What happens to electrons when they do work across a component in a circuit? When a current flows through a component such as a lightbulb, how is work done?
I was thinking it was the speed of the electrons and that after a current goes through a lightbulb the electrons in the circuit would lose some kinetic energy, but drift velocity is dependent on current.
How is the potential energy of the electrons used up in a circuit?
 A: Work is a force applied over a distance. So when charges move through an E field the field exerts a force while the charge moves over a distance, thus doing work. This is quantified by $\vec E \cdot \vec J$ which gives the power density at any location, which is the rate of doing work per unit volume.
The kinetic energy of the electrons is rarely relevant.  The electrons do not carry energy through the circuit, the fields carry the energy. This is described quantitatively by Poynting’s theorem. The role of the charges is to set up the fields and to allow the transfer of energy between the fields and the matter through $\vec E \cdot \vec J$
A: If you wish to think about electrons traveling through a circuit then you should use  $V=IR$, where $V$ is the potential, $I$ is the current and $R$ is the resistance.

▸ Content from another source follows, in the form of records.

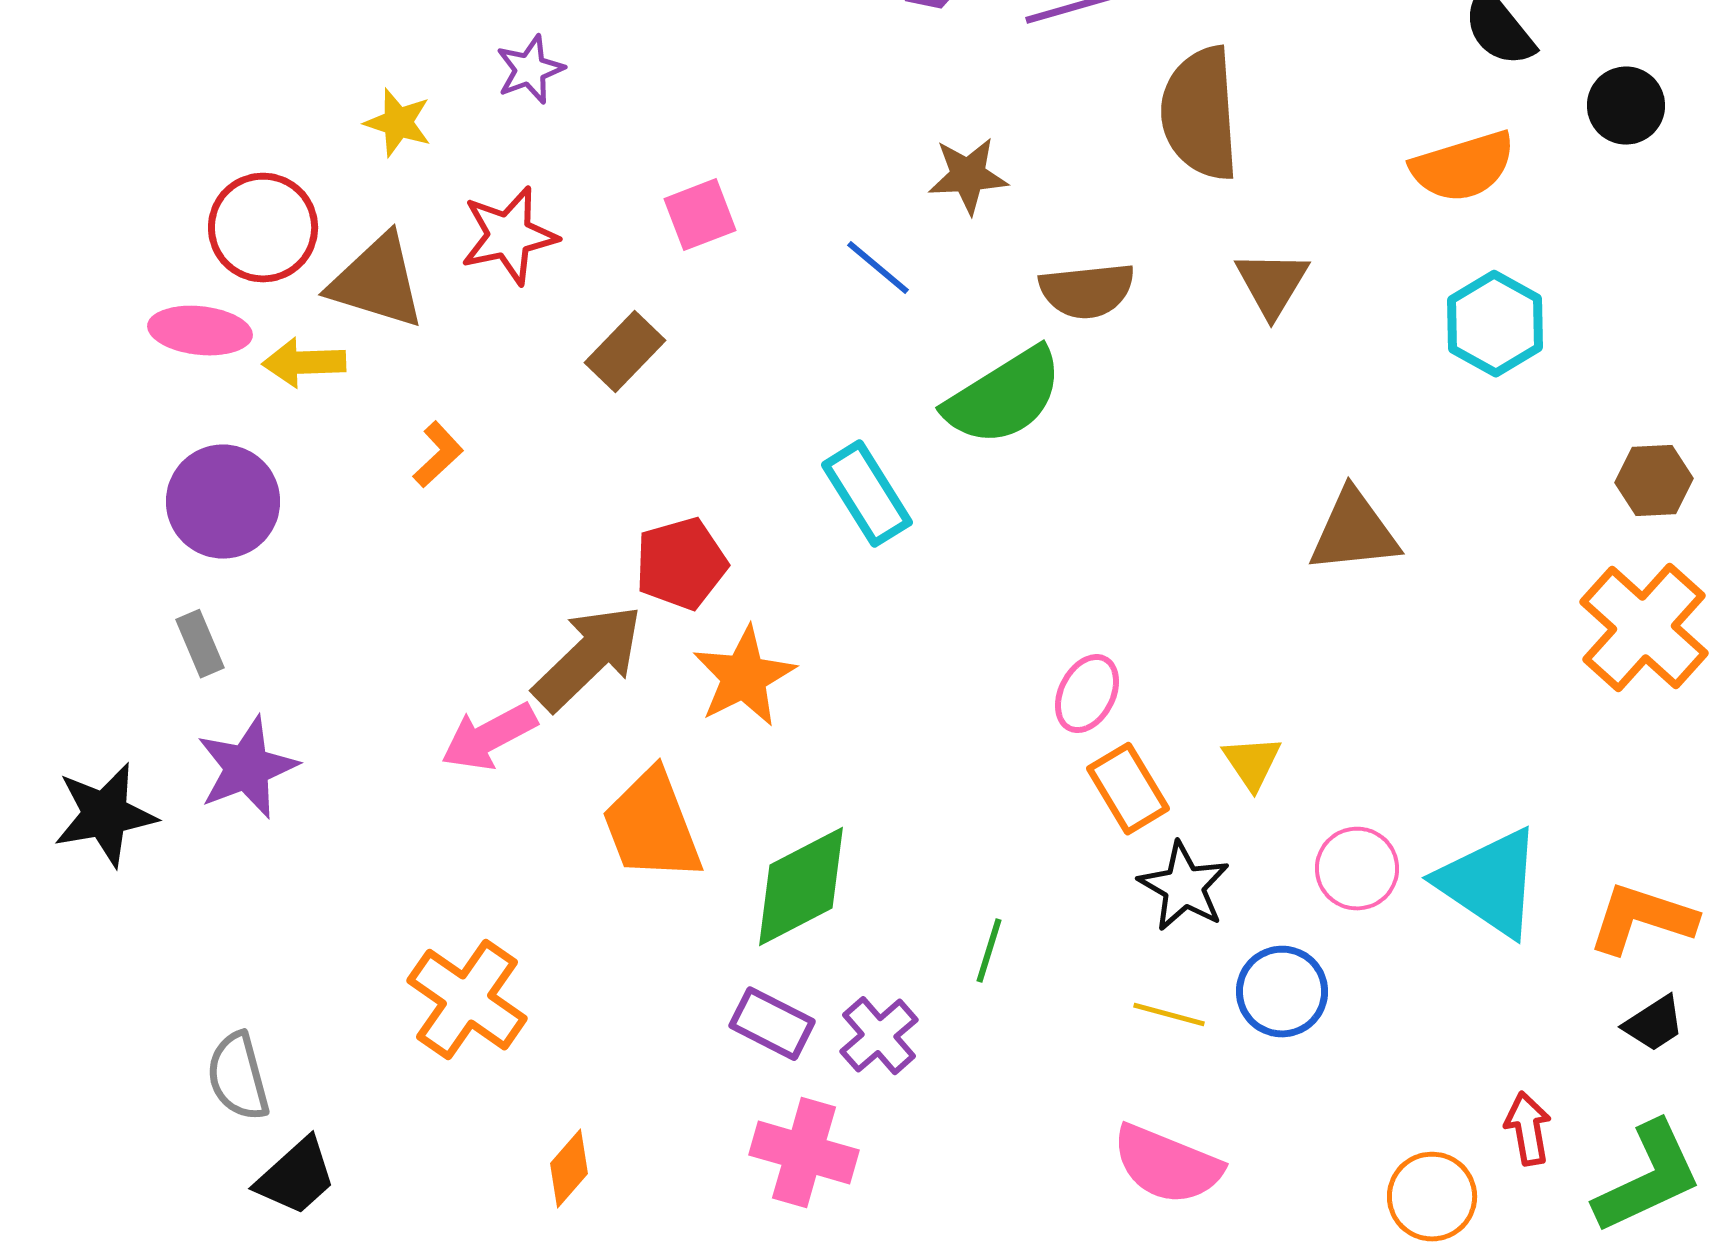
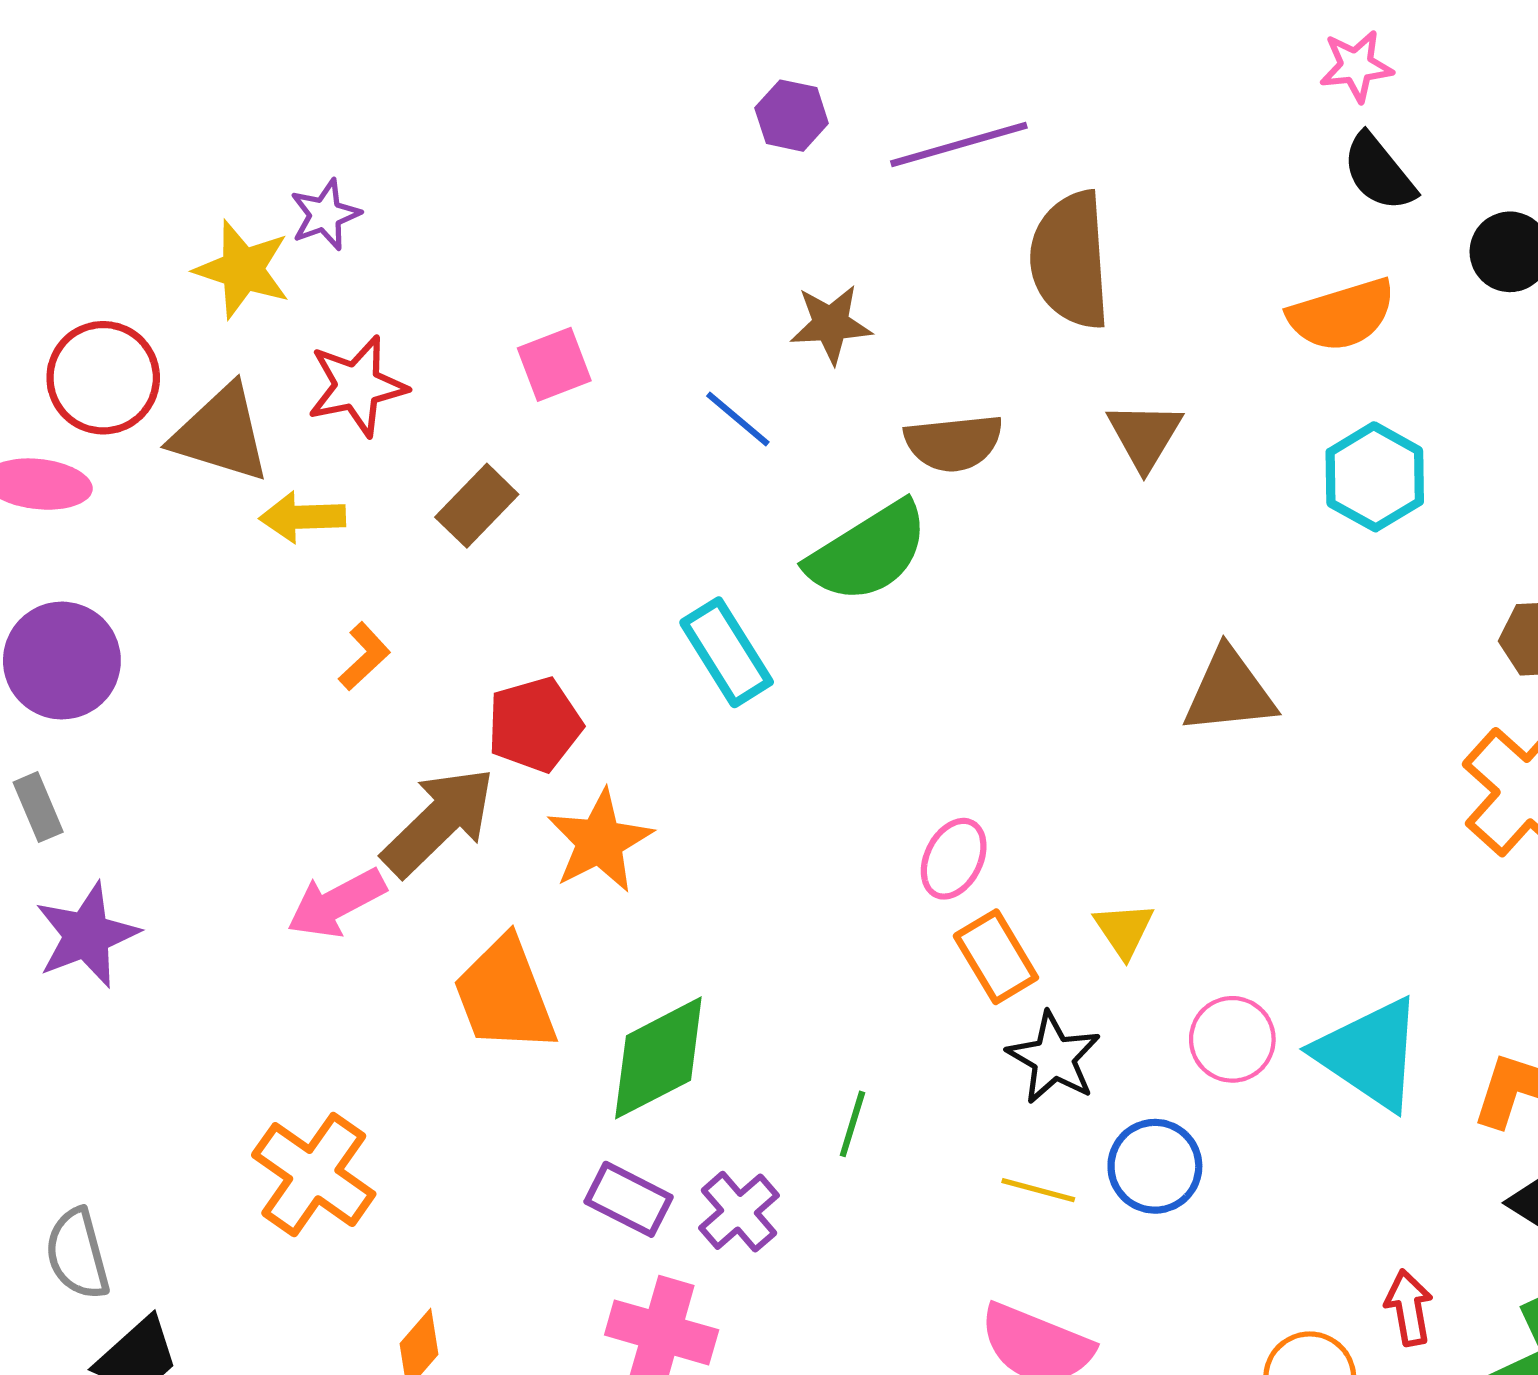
purple star: (530, 70) -> (325, 215), moved
yellow star: (398, 123) -> (243, 269), size x1.4
yellow arrow: (304, 363) -> (302, 517), moved
orange L-shape: (438, 455) -> (364, 656), moved

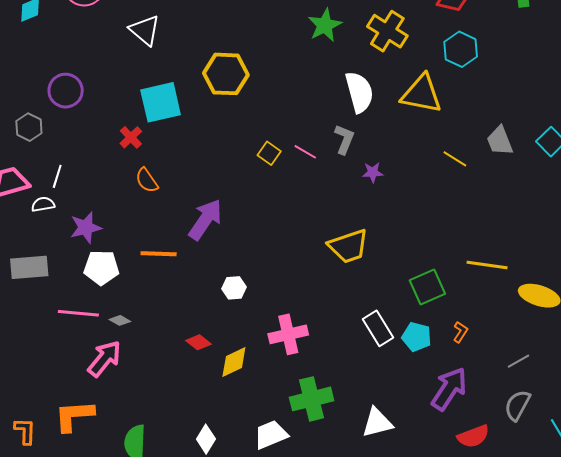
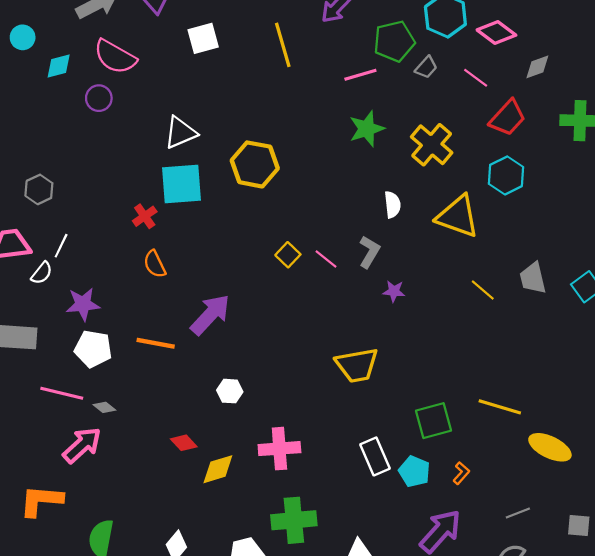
white triangle: (145, 30) -> (180, 133), moved, turned 48
purple circle: (66, 91) -> (99, 98), moved, size x0.7
white semicircle: (359, 92) -> (392, 205), size x0.6
white semicircle: (43, 204) -> (42, 273), turned 130

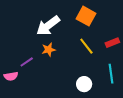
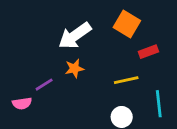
red rectangle: (112, 43) -> (148, 52), moved
yellow line: (86, 46) -> (126, 80), moved, turned -66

When you place a component, such as a flashlight bulb, into the circuit you increase the resistance.  Since the voltage (potential) stays the same, the current must decrease.  Yes, the current is constant throughout the circuit, but the current after the flashlight bulb is introduced is reduced throughout the circuit.  In this way you can see that as energy is used to light the bulb, the flow of electrons decreases.  Note:  with no component, you have a short circuit and current races through the wires of the circuit generally creating a dangerous situation.  As you add more components in series (along the same line) the current further decreases with each additional component with the total resistance being the sum of all the individual component's resistances.